> Problem details
Nothing but the lines holding the string "with" should appear in the answer. Copy them from the entries.

[Saved data entries]
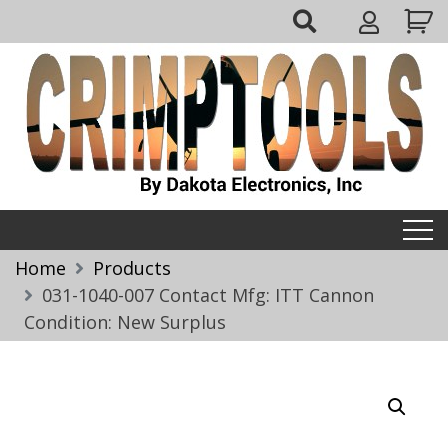
Skip
My
to
Account
content
Crimptools
Home
Products
031-1040-007 Contact Mfg: ITT Cannon
Condition: New Surplus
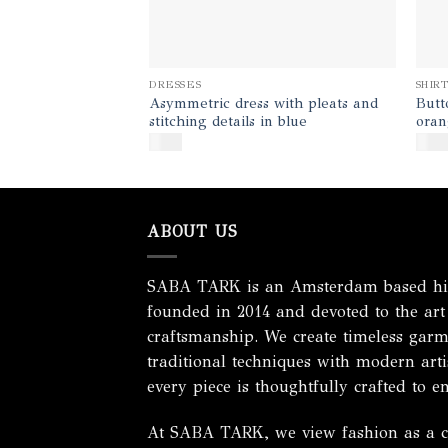
DRESSES
SHIR
Asymmetric dress with pleats and
Butt
stitching details in blue
oran
$
450
$
140
ABOUT US
SABA TARK is an Amsterdam based hig
founded in 2014 and devoted to the art
craftsmanship. We create timeless garm
traditional techniques with modern artis
every piece is thoughtfully crafted to e
At SABA TARK, we view fashion as a cel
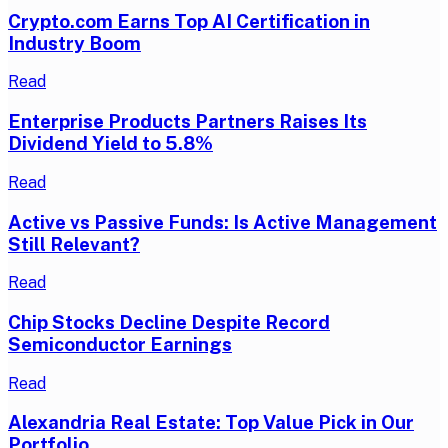
Crypto.com Earns Top AI Certification in
Industry Boom
Read
Enterprise Products Partners Raises Its
Dividend Yield to 5.8%
Read
Active vs Passive Funds: Is Active Management
Still Relevant?
Read
Chip Stocks Decline Despite Record
Semiconductor Earnings
Read
Alexandria Real Estate: Top Value Pick in Our
Portfolio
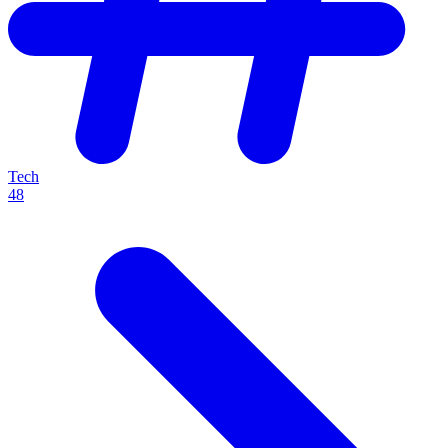
Tech
48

> Reply
Asymmetric dress with pleats and
traditional techniques with modern artis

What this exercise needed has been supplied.